Watt won't compare AXR to other teams he's worked with - "that's like comparing Jim Clark to Michael Schumacher, they're extremely hard to compare, there's just teams that can make it happen and teams that can't" - and says it's a combination of factors that have contributed to its success.

"I don't think there's any one thing. I consider us to have a very good group of drivers, we have a good team, everybody understands what they're doing and isn't worrying about what the next guy is doing, they're worrying about how can they do their job the best they can."

Watt admits he sometimes reflects on opportunities to work in Formula 1 that he passed up, but has no regrets about his path.

"I was in Japan doing F3000 and working all over Europe doing odd-jobs with Lola, it took me with the EuroRacing Team to Le Mans in 1992 when they ran the Formula 1 Judd V10 engine [for Heinz-Harald Frentzen, Charles Zwolsman and Shunji Kasuya]," he says. "But when I came to America, I liked it and when Toyota wanted to bring me here full-time, it was quite an easy decision.

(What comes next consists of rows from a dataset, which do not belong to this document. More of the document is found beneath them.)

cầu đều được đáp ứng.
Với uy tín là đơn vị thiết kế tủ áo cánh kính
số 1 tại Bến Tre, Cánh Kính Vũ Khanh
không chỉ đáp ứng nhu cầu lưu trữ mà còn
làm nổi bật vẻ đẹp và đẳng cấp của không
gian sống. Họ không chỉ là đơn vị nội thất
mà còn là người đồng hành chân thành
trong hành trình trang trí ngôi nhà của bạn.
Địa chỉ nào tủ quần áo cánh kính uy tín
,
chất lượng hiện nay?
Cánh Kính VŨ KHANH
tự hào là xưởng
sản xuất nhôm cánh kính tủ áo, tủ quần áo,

"I chose not to go to Formula 1 when I was at Leyton House because I wanted to see more of the whole car. In those days there were 20 or 30 people an F1 design office, which was easily 20 people more than the drawing offices I was used to working in when I was at March, but they're obviously nothing in comparison to now.

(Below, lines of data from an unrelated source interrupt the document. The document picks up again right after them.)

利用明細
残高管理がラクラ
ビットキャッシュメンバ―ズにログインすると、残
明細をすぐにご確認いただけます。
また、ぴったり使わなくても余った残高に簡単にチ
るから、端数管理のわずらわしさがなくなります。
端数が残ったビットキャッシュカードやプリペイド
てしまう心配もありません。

"It's a project management exercise nowadays rather than an engineering exercise. When you manage so many people, ideas can be diluted and it's like working in treacle. It's not very dynamic.

"You never know where life would have taken you if you'd taken a different turn, I have no regrets about anything but I often wonder where life would have taken me if I had chosen to go Formula 1 racing. There were opportunities, I know that, but I chose to do aerodynamics at Cranfield and ultimately allowed Lola to push me towards going to America."

Top tips for engineers from Iain Watt

You're not going to be a successful engineer without good drivers, but it can still be like the keystone cops when you come to pit so you need a good team too. It's never just one person that makes the difference.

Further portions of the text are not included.